Introduction

dfVFS was developed to provide a generic means for Plaso to access files via the operating system and those contained in storage media image formats.

In dfVFS terminology:

  • a data stream encapsulates the contents of a file, an NTFS ADS or HFS resource fork.

  • a file entry encapsulates the file system metadata related to files, directories, symbolic links or equivalent file system related structures.

  • a file system encapsulates the hierarchy of file entries within a single volume.

  • a volume is part of a volume system and often contains a file system (e.g. NTFS) or a sub volume system (e.g. VSS).

  • a volume system encapsulates one or more volumes.

dfVFS separates the concerns relating:

  • addressing of file entries, such as the file path, with type specific path specification;

  • file-based Input/Output (IO), with type specific basic file-like objects;

  • traversing file entries and metadata, with type specific virtual file system and/or file entry;

  • format detection, with a format analyzer with type specific helpers.

The path specification

The path specification is equivalent to the path on most operating systems. Though the actual format of the path can be operating systems specific, e.g. Linux uses /home/myuser/myfile.txt and Windows C:\Users\MyUser\MyFile.txt.

In dfVFS the path specification is defined as a container with a type indicator with zero or more addressing attributes. One of the more common addressing attributes is e.g. location with for the operating system path specification would contain the operating system specific path, e.g. on Windows location=C:\Users\MyUser\MyFile.txt.

Path specifications can be stacked to access files in storage media images and other container formats e.g. archive files like ZIP. For this the path specification can define a parent path specification. Note that parent here refers to the path specification and not the parent in the path segment e.g. defined by the location addressing attribute.

Next follows a pseudo code implementation of a stacked path specification that defines the location of C:\Users\MyUser\MyFile.txt on the first partition of QCOW version 2 image.

type=OS, location=/home/myuser/myimages/image.qcow2
type=QCOW
type=TSK_PARTITION, location=/p1
type=TSK, inode=128, location=/Users/MyUser/MyFile.txt

Note that the parent is not explicitly defined in the example but the parent is defined implicit by the preceding path specification. E.g.

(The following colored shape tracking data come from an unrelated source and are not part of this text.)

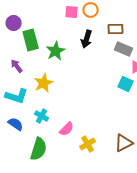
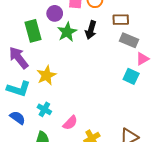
purple circle: (14, 23) -> (55, 13), moved
green star: (56, 51) -> (67, 32), moved
purple arrow: (17, 66) -> (19, 58), size x1.6

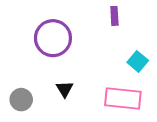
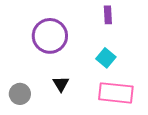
cyan square: (138, 61) -> (106, 58), moved

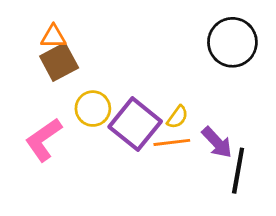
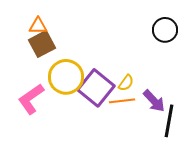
black circle: (232, 42) -> (165, 30), size x0.7
yellow circle: (93, 109) -> (66, 77), size x1.4

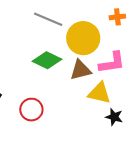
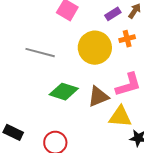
gray line: (48, 19) -> (40, 53), moved
yellow circle: (83, 38) -> (95, 48), moved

OS is the parent of the QCOW path specification type and QCOW the parent of the TSK_PARTITION path specification type.

Also note that though the location of the file within the Windows operating system would be C:\Users\MyUser\MyFile.txt it is defined in the the TSK path specification type as /Users/MyUser/MyFile.txt. dfVFS defines a Windows path resolver helper to map Windows paths to a location within images.

The inode addressing attribute in the TSK path specification type is used for faster access to the file within the TSK virtual file system implementation.

TODO

The path specification resolver

The path specification resolver is used to resolve a path specification to a file-like object or virtual file system object.

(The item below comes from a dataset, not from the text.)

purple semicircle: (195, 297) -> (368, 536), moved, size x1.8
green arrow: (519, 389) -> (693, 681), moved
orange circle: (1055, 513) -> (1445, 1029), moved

The path specification resolver uses a resolver context to cache previously resolved file-like object or virtual file system object. This cache uses a weak reference so code interacting with the resolver should maintain a reference if such an object is still used.

The mount point manager

The mount point manager can be used to globally (within the same process space) define mount points used by path specifications of type MOUNT. The same can be accomplished with a resolver context, but note that specified mount points are local to the specific context.

The credentials manager

TODO

Additional helpers

Besides the previously mentioned objects dfVFS also provides several helper objects.